Summary (from goodreads.com)
The eldest daughter is often doomed in fairy tales. But Bella—Isabella Beauchamps, daughter of a wealthy merchant—vows to escape the usual pitfalls.
Anxious to avoid the traditional path, Bella dons a red cloak and ventures into the forbidden forest to consult with “Granny,” the local wisewoman. But on the way home she’s attacked by a wolf—who turns out to be a cursed nobleman. Secluded in his castle, Bella is torn between her family and this strange man who creates marvelous inventions and makes her laugh—when he isn’t howling at the moon.
Bella knows all too well that breaking spells is never easy. But a determined beauty, a wizard (after all, he’s only an occasional werewolf) and a little Godmotherly interference might just be able to bring about a happy ending.
The Feathery Revenge
Review: Light, fast story that works well as a standalone. I haven’t read the rest of the series but minus some repeated mentions to the past ruthlessness of Godmother Elena and the King this wasn’t a problem at all.
A modern heroine, Bella knows herself and refuses to be cowed or bullied. Filled with determination and passion, she must find her agency in worlds – magical and social – that don’t easily allow it. Lackey cleverly and refreshingly plays with fairy tale tropes and puts her own spin on the “Beauty and Beast” mythos and world building.
Given the title, it is pretty clear who Bella will end up with; but the story and Tradition do a great job of tweaking the expected romance on the nose and keeping the less hyper-detailed readers guessing. Surprisingly the story kept me waffling on who the villain of the piece was until the last 30 pages or so.

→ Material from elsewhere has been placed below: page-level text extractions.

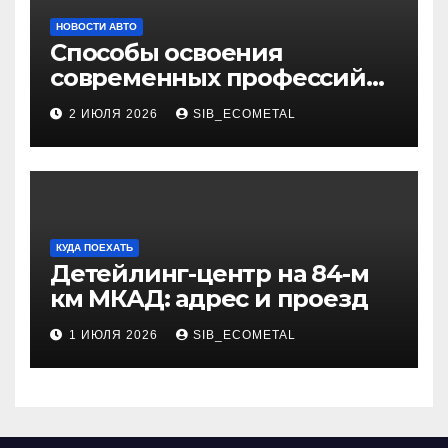
НОВОСТИ АВТО
Способы освоения
современных профессий
через онлайн-курсы
2 ИЮЛЯ 2026
SIB_ECOMETAL
КУДА ПОЕХАТЬ
Детейлинг-центр на 84-м
км МКАД: адрес и проезд
1 ИЮЛЯ 2026
SIB_ECOMETAL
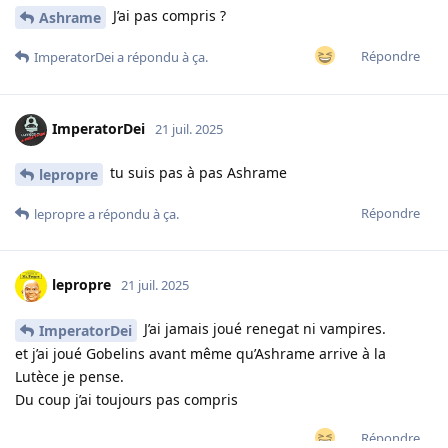
J’ai pas compris ?
Ashrame
Répondre
ImperatorDei
a répondu à ça.
ImperatorDei
21 juil. 2025
tu suis pas à pas Ashrame
lepropre
Répondre
lepropre
a répondu à ça.
lepropre
21 juil. 2025
J’ai jamais joué renegat ni vampires.
ImperatorDei
et j’ai joué Gobelins avant même qu’Ashrame arrive à la
Lutèce je pense.
Du coup j’ai toujours pas compris
Répondre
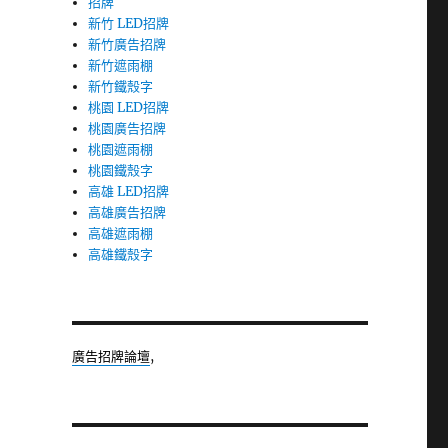
招牌
新竹 LED招牌
新竹廣告招牌
新竹遮雨棚
新竹鐵殼字
桃園 LED招牌
桃園廣告招牌
桃園遮雨棚
桃園鐵殼字
高雄 LED招牌
高雄廣告招牌
高雄遮雨棚
高雄鐵殼字
廣告招牌論壇
,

Recommended for: fans of fairy tales, butt-kicking heroines, fast & frothy reads
Quiet Like a Ninja
Review: I dug that this was a blend of Little Red Riding Hood and Beauty and the Beast. Bella stays strong despite the obstacles thrown in her path, but without sacrificing the sense that she is a real person. Her reactions to being torn from her family are realistic. As is her need to stay busy to distract herself. I really liked these small character touches. Also, the discussion of how the Tradition can force a step-mother to become wicked and how Bella’s own actions undermined her step-mother and contributed to her becoming wicked-ish really appealed to me. There isn’t a clear black-and-white bad guy in that dynamic. Otherwise the love story fell flat. Werewolf Sebastian is given very little page count to begin with and he never develops into a whole person. I wanted to know more about what made him tick. You could have left out the love plot and I would have been happier. The story has great bones, but parts of it felt under developed.
The Royal We
Review: I’d been getting bummed out by all the terrible contemporary romances I was reading in the quest to find something similar to Crusie. Beauty and the Beast retellings are pretty much my favorite things ever, so I decided to give this a go on a very boring weekend evening and read it all in one sitting. I love the way the Five Hundred Kingdoms series plays with fairy tale tropes and I adored the beta male werewolf nerd. The only downsides were the fairly obvious baddie and the fact that I’d really been hoping for a slightly racier romance element. Overall, however, it’s a totally charming light fantasy novel. I went back to read the rest of the books in the series and they were equally delightful. Recommended!